How To Find and Delete a File

How To Find And Delete A File

Method #1: There are several ways to find and delete files, especially when your system is infected with malware. After killing one of the active processes, sometimes windows will refuse to delete the file in question. One trick to getting windows to relenquish control of the file while you’re still in normal mode is to try renaming or moving the file. Sometimes this will force windows into unlocking the file, allowing it to be deleted. The first method (and most user friendly method) to finding a file is to use the windows default search, which is available from Start>Search>Files and Folders… The user can search for a specific file or files, and even base the results on the text found within the file itself. Unless the file in question is a system file, generally speaking, the file should be able to be deleted with relative ease. To delete the file, you can either hit the delete button, or right click on the file and select the delete option. Below is a screenshot of the application.

Method #2: The next method to deleting a file, and specifically during a malware infection, involves using the windows commandline. The reason we will be looking at this method is that sometimes malware will start even during safemode, which will at some point require you to boot up with only the command prompt at your disposal. While the command prompt may be daunting at first to some, it’s actually quite easy to learn and will always prove to be a valuable piece of knowledge to have. To search for a file, you must use the “dir” command, but first we will examine the parameters for it:

Displays a list of files and subdirectories in a directory.

DIR [drive:][path][filename] [/A[[:]attributes]] [/B] [/C] [/D] [/L] [/N]

[/O[[:]sortorder]] [/P] [/Q] [/S] [/T[[:]timefield]] [/W] [/X] [/4]


Specifies drive, directory, and/or files to list.

/A          Displays files with specified attributes.

attributes   D  Directories                R  Read-only files

H  Hidden files               A  Files ready for archiving

S  System files               –  Prefix meaning not

/B          Uses bare format (no heading information or summary).

/C          Display the thousand separator in file sizes.  This is the

default.  Use /-C to disable display of separator.

/D          Same as wide but files are list sorted by column.

/L          Uses lowercase.

/N          New long list format where filenames are on the far right.

/O          List by files in sorted order.

sortorder    N  By name (alphabetic)       S  By size (smallest first)

E  By extension (alphabetic)  D  By date/time (oldest first)

G  Group directories first    –  Prefix to reverse order

/P          Pauses after each screenful of information.

/Q          Display the owner of the file.

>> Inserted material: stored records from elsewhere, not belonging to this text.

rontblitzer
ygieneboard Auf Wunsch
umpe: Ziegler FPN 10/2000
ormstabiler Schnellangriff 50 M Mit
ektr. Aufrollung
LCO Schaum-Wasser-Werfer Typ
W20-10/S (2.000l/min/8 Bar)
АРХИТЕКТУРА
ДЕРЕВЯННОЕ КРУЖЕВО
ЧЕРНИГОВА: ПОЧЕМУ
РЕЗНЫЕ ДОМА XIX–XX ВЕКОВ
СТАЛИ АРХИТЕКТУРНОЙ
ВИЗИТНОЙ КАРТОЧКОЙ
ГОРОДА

/S          Displays files in specified directory and all subdirectories.

/T          Controls which time field displayed or used for sorting

timefield   C  Creation

A  Last Access

W  Last Written

/W          Uses wide list format.

/X          This displays the short names generated for non-8dot3 file

names.  The format is that of /N with the short name inserted

before the long name. If no short name is present, blanks are

displayed in its place.

/4          Displays four-digit years

Switches may be preset in the DIRCMD environment variable.  Override

preset switches by prefixing any switch with – (hyphen)–for example, /-W.

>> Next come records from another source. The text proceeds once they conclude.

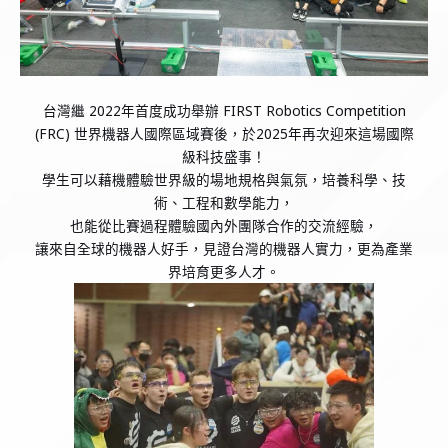
台灣繼 2022年首度成功舉辦 FIRST Robotics Competition
(FRC) 世界機器人國際區域賽後，於2025年再次迎來這場國際
級科技盛事！
學生可以藉機體驗世界級的場地規格與氣氛，培養科學、技
術、工程和數學能力，
也能從比賽過程體驗國內外團隊合作的交流經驗，
讓來自全球的機器人好手，見證台灣的機器人實力，更為產業
界培育更多人才。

Also keep in mind that during malware infections, some of the files are hidden from normal search parameters. This is why it’s important to use the /A HS option. /S searches all subdirectories, and /T is used to search for files created, accessed or written to within a certain time frame. While /T may be handy, a file’s timestamp can be easily forged or altered, so it’s best to use the /S parameter when searching for a particular file instead. Below is an example of how to use the dir command from the command prompt.

dir asdf.* /s /a hs

Once the location of the file is found, there are two ways to go about deleting the file. The first is simply typing the location, along with the file name using the del command. Which will be shown below.

del c:\temp\asdf.exe

The second method of doing this is to navigate to the folder using the cd command. This is helpful if there are multiple files located within that particular directory. A short example of this combination of commands is shown below.

cd temp

del asdf.exe

Both of these approaches are a matter of personal preference, and there is no “correct” approach to followed. As long as the file is deleted, that’s what matters, especially when removing an occurrence of malware.


There are really only two methods for searching a file, and a handful of ways to delete them. Aside from knowing exactly where the file location is, navigating to said location and deleting the file using windows explorer, both of the discussed methods are effective in getting rid of files. There are free programs on the internet that make the search process somewhat easier, but ultimately, they do the same thing as the windows search option or searching for files via the commandline. Either of these methods that you choose to implement will come in handy when removing malware, or just clearing out junk data manually.